Extracted data entries
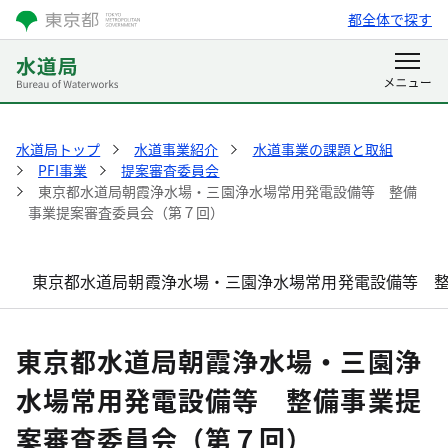
都全体で探す
水道局トップ
水道事業紹介
水道事業の課題と取組
PFI事業
提案審査委員会
東京都水道局朝霞浄水場・三園浄水場常用発電設備等 整備
事業提案審査委員会（第７回）
東京都水道局朝霞浄水場・三園浄水場常用発電設備等 
東京都水道局朝霞浄水場・三園浄
水場常用発電設備等 整備事業提
案審査委員会（第７回）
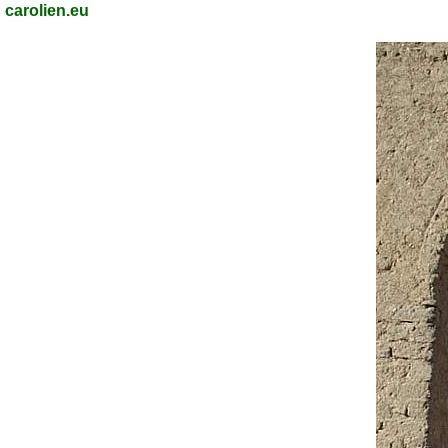
carolien.eu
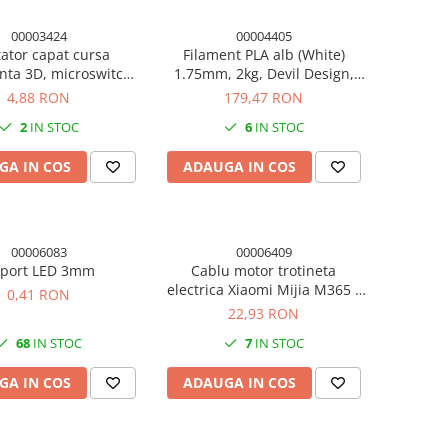
00003424
00004405
tator capat cursa
Filament PLA alb (White)
ta 3D, microswitch,
1.75mm, 2kg, Devil Design,
lu 2 pini 70cm
imprimanta 3D
4,88 RON
179,47 RON
2
IN STOC
6
IN STOC
GA IN COS
ADAUGA IN COS
00006083
00006409
port LED 3mm
Cablu motor trotineta
electrica Xiaomi Mijia M365 /
0,41 RON
M365 Pro / Pro 2 / 1S
22,93 RON
68
IN STOC
7
IN STOC
GA IN COS
ADAUGA IN COS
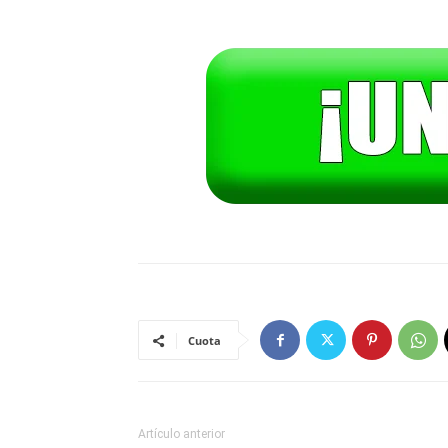
Cuota
Artículo anterior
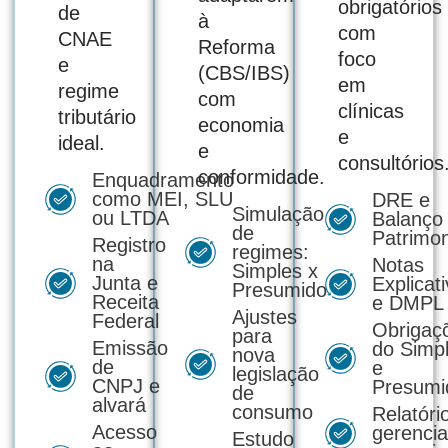
obrigatórios
de
à
com
CNAE
Reforma
foco
e
(CBS/IBS)
em
regime
com
clínicas
tributário
economia
e
ideal.
e
consultórios
conformidade.
Enquadramento
como MEI, SLU
DRE e
Simulação
ou LTDA
Balanço
de
Patrimon
Registro
regimes:
na
Notas
Simples x
Junta e
Explicat
Presumido
Receita
e DMPL
Ajustes
Federal
Obrigaç
para
Emissão
do Simp
nova
de
e
legislação
CNPJ e
Presumi
de
alvará
consumo
Relatóri
Acesso
gerencia
Estudo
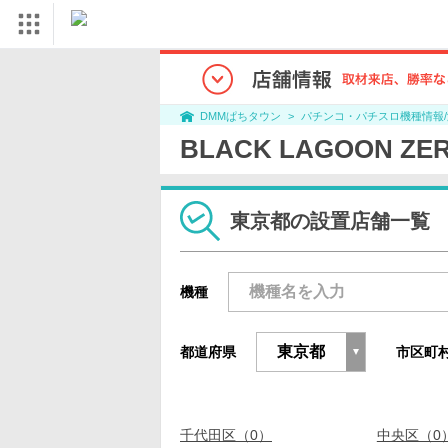
パチンコ・パチスロ機種情報
DMMぱちタウン
BLACK LAGOON Z
東京都の設置店舗一覧
機種
都道府県
市区町
千代田区（0）
中央区（0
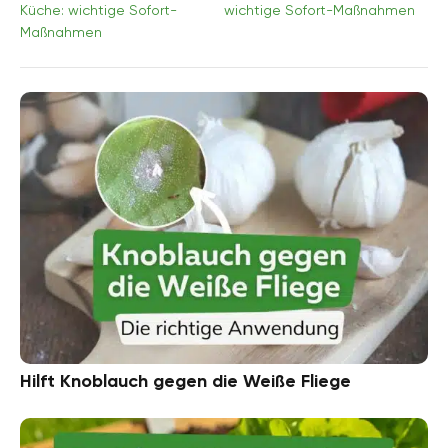
Küche: wichtige Sofort-
wichtige Sofort-Maßnahmen
Maßnahmen
Hilft Knoblauch gegen die Weiße Fliege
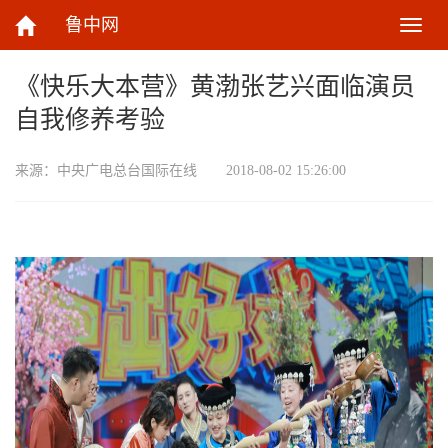
鲁中网
切
换
导
《快乐大本营》黄渤张艺兴面临演员
航
自我修养考验
来源：
中央广电总台国际在线
2018-08-02 15:26:00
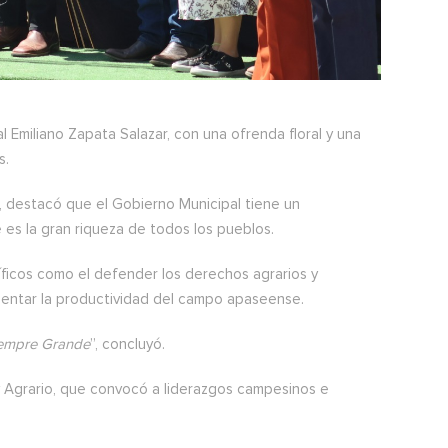
 Emiliano Zapata Salazar, con una ofrenda floral y una
s.
, destacó que el Gobierno Municipal tiene un
 es la gran riqueza de todos los pueblos.
ficos como el defender los derechos agrarios y
omentar la productividad del campo apaseense.
Siempre Grande
”, concluyó.
y Agrario, que convocó a liderazgos campesinos e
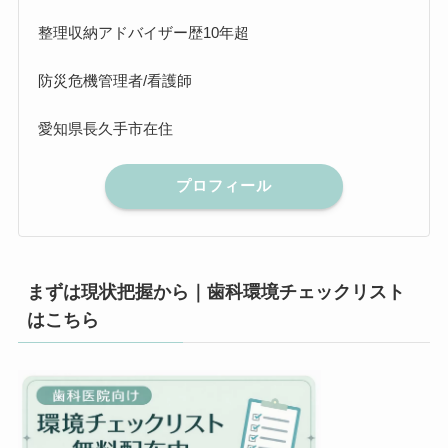
整理収納アドバイザー歴10年超
防災危機管理者/看護師
愛知県長久手市在住
プロフィール
まずは現状把握から｜歯科環境チェックリスト
はこちら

[WHAT NEEDS TO BE DONE]
In the records above, find the line containing "port LED 3mm" and output every line from the first through that one, exactly, omitting pictures.

[SOLUTION TO THIS TASK]
都全体で探す
水道局トップ
水道事業紹介
水道事業の課題と取組
PFI事業
提案審査委員会
東京都水道局朝霞浄水場・三園浄水場常用発電設備等 整備
事業提案審査委員会（第７回）
東京都水道局朝霞浄水場・三園浄水場常用発電設備等 
東京都水道局朝霞浄水場・三園浄
水場常用発電設備等 整備事業提
案審査委員会（第７回）
carolien.eu
00003424
00004405
tator capat cursa
Filament PLA alb (White)
ta 3D, microswitch,
1.75mm, 2kg, Devil Design,
lu 2 pini 70cm
imprimanta 3D
4,88 RON
179,47 RON
2
IN STOC
6
IN STOC
GA IN COS
ADAUGA IN COS
00006083
00006409
port LED 3mm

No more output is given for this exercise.